Add a new flag, `UseContainerCpuShares`, to restore the old behaviour.
Specification
-------------
- Add a new flag `UseContainerCpuShares`
- Update the meaning of the existing flag `PreferContainerQuotaForCPUCount`
Changes in os/linux/globals_linux.hpp:
+ product(bool, UseContainerCpuShares, false, \
+ "Include CPU shares in the CPU availability calculation." \
Compatibility Risks
-------------
### Kubernetes:
- Kubernetes requires that if either "CPU requests" or "CPU limits" are set, then both must be set. As a result, because of [JDK-8197589](https://bugs.openjdk.java.net/browse/JDK-8197589), by default the JVM will ignore CPU Shares. The JVM already does what this CSR specifies.

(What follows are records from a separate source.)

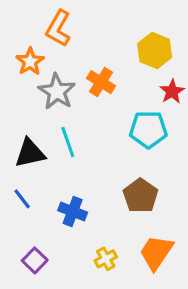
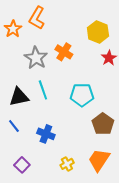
orange star: (30, 62) -> (13, 29), moved
cyan pentagon: (148, 129) -> (82, 95), moved
brown pentagon: (140, 196) -> (103, 124), moved

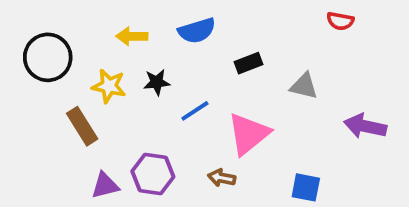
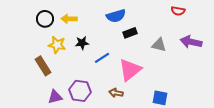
blue semicircle: (197, 31) -> (116, 16), moved
black circle: (48, 57) -> (45, 19), moved, size x0.7
purple arrow: (365, 126) -> (191, 42), moved

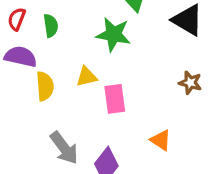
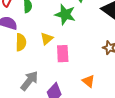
yellow triangle: (87, 77) -> (47, 39), turned -32
gray arrow: (64, 148) -> (29, 81), turned -110

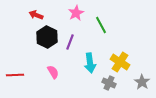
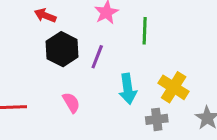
green line: (101, 25) -> (145, 31), turned 30
gray cross: (109, 83) -> (157, 119), turned -32

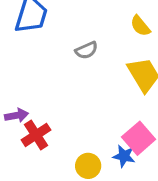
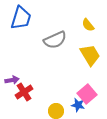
gray semicircle: (87, 50) -> (55, 40), size x1.6

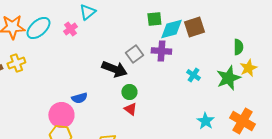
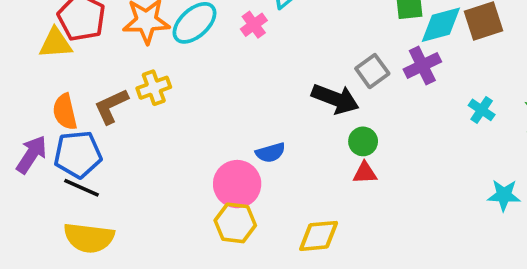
purple cross: (161, 51) -> (422, 65), turned -30
red triangle: (130, 109) -> (365, 173), turned -40
cyan star: (205, 121) -> (504, 195), turned -30

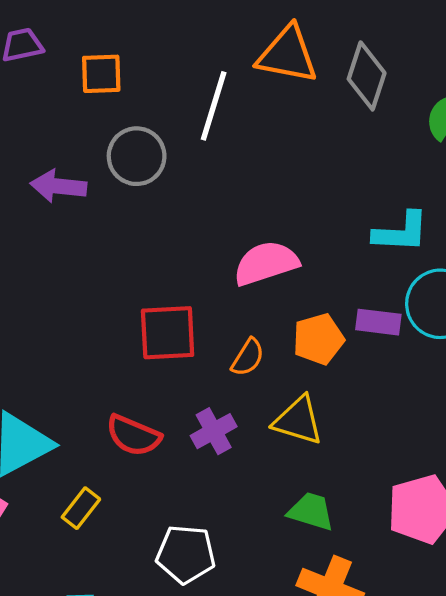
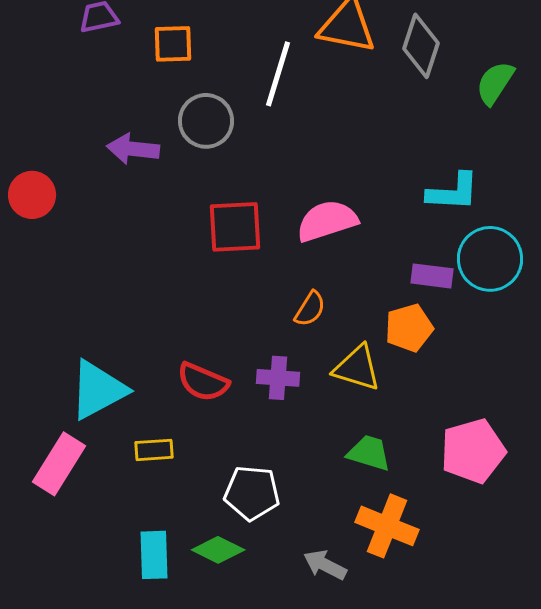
red square: (168, 333) -> (235, 227), moved
orange pentagon: (318, 339) -> (409, 328), moved
purple cross: (214, 431) -> (278, 378), turned 33
yellow rectangle: (81, 508) -> (154, 450), turned 48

- If neither "CPU requests" or "CPU limits" are set, Kubernetes runs the container with no (upper) CPU limit, and minimal CPU Shares. Before this CSR, the JVM will limit itself to a single CPU. After this CSR, the JVM may use as much CPU as given by the OS (subject to competition with other active processes within containers). If this new behavior is not what the user wants, they should explicitly use "CPU requests"/"CPU limits" of their Kubernetes deployments instead of relying on the previous JVM behavior.
### Other Linux-based container orchestration environments
- In general, after this CSR, out of the box, a JVM process will be able to use more CPU resources than given by the OS scheduler. If the user wants to limit the active processor count of the JVM process within a container they should use the appropriate mechanisms of the container orchestration environments to set the desired limits. For example, use a limit based on CPU quotas or CPU sets. Another option is to override the default container detection mechanism by explicitly specifying `-XX:ActiveProcessorCount=<n>` on the command-line.
As a stop-gap measure, if the user cannot immediately modify their configuration settings per the above suggestions, they can use the flag `-XX:+UseContainerCpuShares` to bring back the behavior before this CSR. Note that this flag is intended to be used only for short term transition purposes and will be obsoleted in JDK 20.